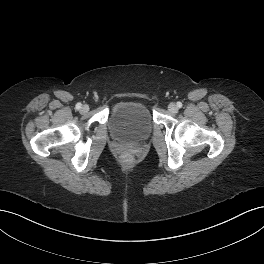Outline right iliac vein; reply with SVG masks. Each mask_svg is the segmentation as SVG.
I'll return each mask as SVG.
<instances>
[{
  "instance_id": "1",
  "label": "right iliac vein",
  "mask_w": 264,
  "mask_h": 264,
  "mask_svg": "<svg viewBox=\"0 0 264 264\" xmlns=\"http://www.w3.org/2000/svg\"><path fill=\"white\" fill-rule=\"evenodd\" d=\"M88 110H89L88 105H83L82 108H81V112L82 113H86V112H88Z\"/></svg>"
}]
</instances>
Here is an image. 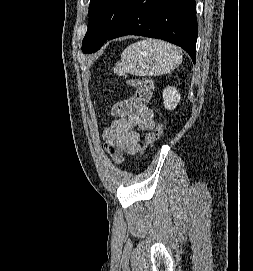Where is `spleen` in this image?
<instances>
[{"label":"spleen","mask_w":253,"mask_h":271,"mask_svg":"<svg viewBox=\"0 0 253 271\" xmlns=\"http://www.w3.org/2000/svg\"><path fill=\"white\" fill-rule=\"evenodd\" d=\"M182 62L176 46L157 39H145L129 45L121 55L114 73L139 76H161L170 73Z\"/></svg>","instance_id":"1"}]
</instances>
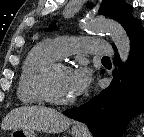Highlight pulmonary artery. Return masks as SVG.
Returning <instances> with one entry per match:
<instances>
[{"label":"pulmonary artery","mask_w":144,"mask_h":137,"mask_svg":"<svg viewBox=\"0 0 144 137\" xmlns=\"http://www.w3.org/2000/svg\"><path fill=\"white\" fill-rule=\"evenodd\" d=\"M53 49L58 57L68 56L75 52H88L93 54L110 55V45L103 40L83 37H57L52 41Z\"/></svg>","instance_id":"pulmonary-artery-1"}]
</instances>
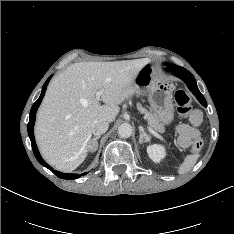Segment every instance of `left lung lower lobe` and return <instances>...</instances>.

- - - - -

◆ Required work:
Reproduce, exactly and without pictures, the lines above from the one containing "Highlight pulmonary artery." through the last line of the material, both ends included, and nothing more.

◆ Reply to the task:
Highlight pulmonary artery. Return masks as SVG.
Returning <instances> with one entry per match:
<instances>
[{"label":"pulmonary artery","mask_w":144,"mask_h":137,"mask_svg":"<svg viewBox=\"0 0 144 137\" xmlns=\"http://www.w3.org/2000/svg\"><path fill=\"white\" fill-rule=\"evenodd\" d=\"M53 49L58 57L68 56L75 52H88L93 54L110 55V45L103 40L83 37H57L52 41Z\"/></svg>","instance_id":"pulmonary-artery-1"}]
</instances>
Segment every instance of `left lung lower lobe` and return <instances>...</instances>.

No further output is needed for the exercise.